少年は言葉も無く、はらはらと地に堕ちてゆく深紅の欠片を目で追う事しか出来なかった。己の移り気な性分や、約束を違えた行為を責められた事は過去に何度か経験したが、標的と定めた獲物に拒絶された事は一度も無かった。振り返れば、この少女だけが今まで自分の不埒さに、文句らしい文句の一つも言って来なかった様に思うが、とうとう溜まったツケが廻って来たとでも言うのだろうか。
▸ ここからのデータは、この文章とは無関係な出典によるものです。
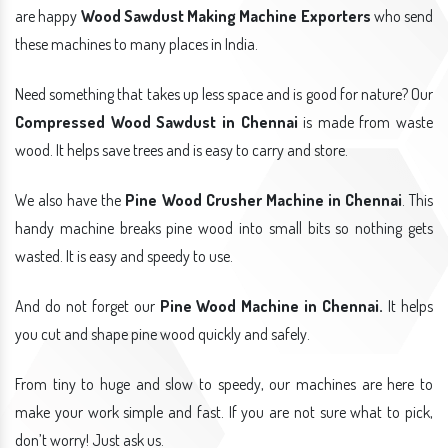
are happy
Wood Sawdust Making Machine Exporters
who send
these machines to many places in India.
Need something that takes up less space and is good for nature? Our
Compressed Wood Sawdust in Chennai
is made from waste
wood. It helps save trees and is easy to carry and store.
We also have the
Pine Wood Crusher Machine in Chennai
. This
handy machine breaks pine wood into small bits so nothing gets
wasted. It is easy and speedy to use.
And do not forget our
Pine Wood Machine in Chennai.
It helps
you cut and shape pine wood quickly and safely.
From tiny to huge and slow to speedy, our machines are here to
make your work simple and fast. If you are not sure what to pick,
don’t worry! Just ask us.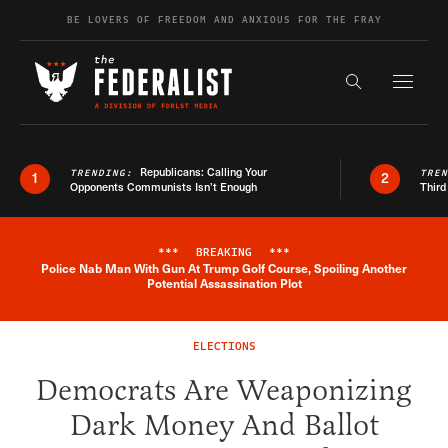
Skip to content
BE LOVERS OF FREEDOM AND ANXIOUS FOR THE FRAY
Exapnd F
Search the s
Republicans: Calling Your
TRENDING:
TRE
1
2
Opponents Communists Isn’t Enough
Third
***
BREAKING
***
Police Nab Man With Gun At Trump Golf Course, Spoiling Another
Breaking News Alert
Potential Assassination Plot
ELECTIONS
Democrats Are Weaponizing
Dark Money And Ballot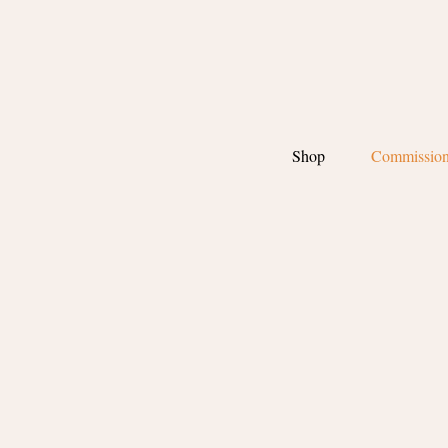
Shop
Commissio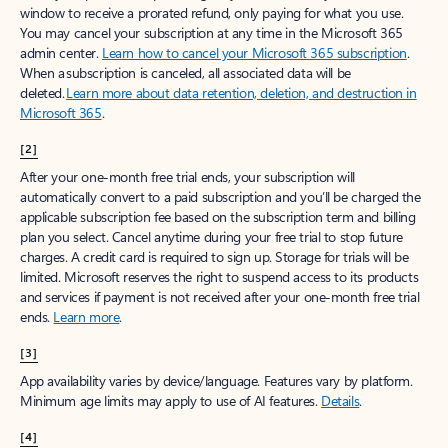
window to receive a prorated refund, only paying for what you use.
You may cancel your subscription at any time in the Microsoft 365
admin center.
Learn how to cancel your Microsoft 365 subscription
.
When a subscription is canceled, all associated data will be
deleted.
Learn more about data retention, deletion, and destruction in
Microsoft 365
.
[2]
After your one-month free trial ends, your subscription will
automatically convert to a paid subscription and you’ll be charged the
applicable subscription fee based on the subscription term and billing
plan you select. Cancel anytime during your free trial to stop future
charges. A credit card is required to sign up. Storage for trials will be
limited. Microsoft reserves the right to suspend access to its products
and services if payment is not received after your one-month free trial
ends.
Learn more
.
[3]
App availability varies by device/language. Features vary by platform.
Minimum age limits may apply to use of AI features.
Details
.
[4]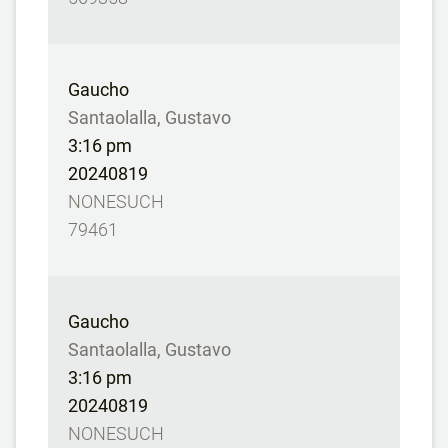
Gaucho
Santaolalla, Gustavo
3:16 pm
20240819
NONESUCH
79461
Gaucho
Santaolalla, Gustavo
3:16 pm
20240819
NONESUCH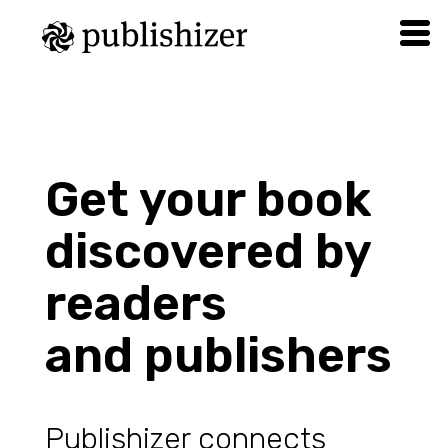
Get your book
discovered by
readers
and publishers
Publishizer connects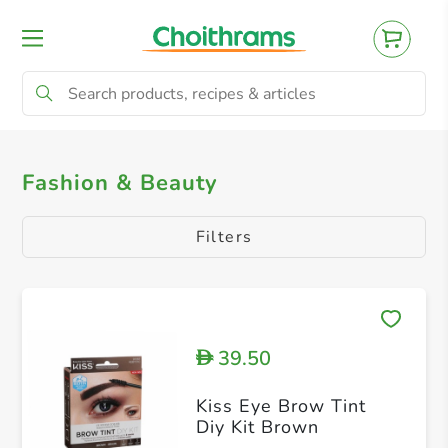
All Products
Makeup
Fashion & Beauty
Filters
39.50
D
Kiss Eye Brow Tint
Diy Kit Brown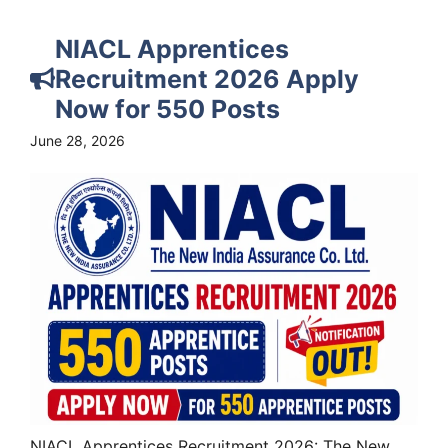
NIACL Apprentices
Recruitment 2026 Apply
Now for 550 Posts
June 28, 2026
NIACL Apprentices Recruitment 2026: The New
「だから、もう要らない。花も、あなたも、欲しいとは思わない」

ただ、決意を秘めた様子の少女の声だけが奇妙にはっきりと聞こえて、雑踏が遠く離れてゆく。少女は最早、少年への絶対的な否定しか口にしない。「……私は、」――薔薇の花弁全てが散ってしまう様を見送ってから、少女は掌に取り残された萎びた茎を投げ捨てる。

「私は、仔猫ちゃんなんかじゃない。……さよなら」

ぽたりと、乾いた地面を零れ落ちた透明な雫が濡らしたのは、ほんの一瞬。少女に告げられた別れが"また、明日"の様に温かなものでない事だけは、動揺する思考にも理解が追い付いた。無意識に引き止めようとしたらしい、虚しく空中を泳ぐ右手を、少年は何時までも茫然と眺めていた。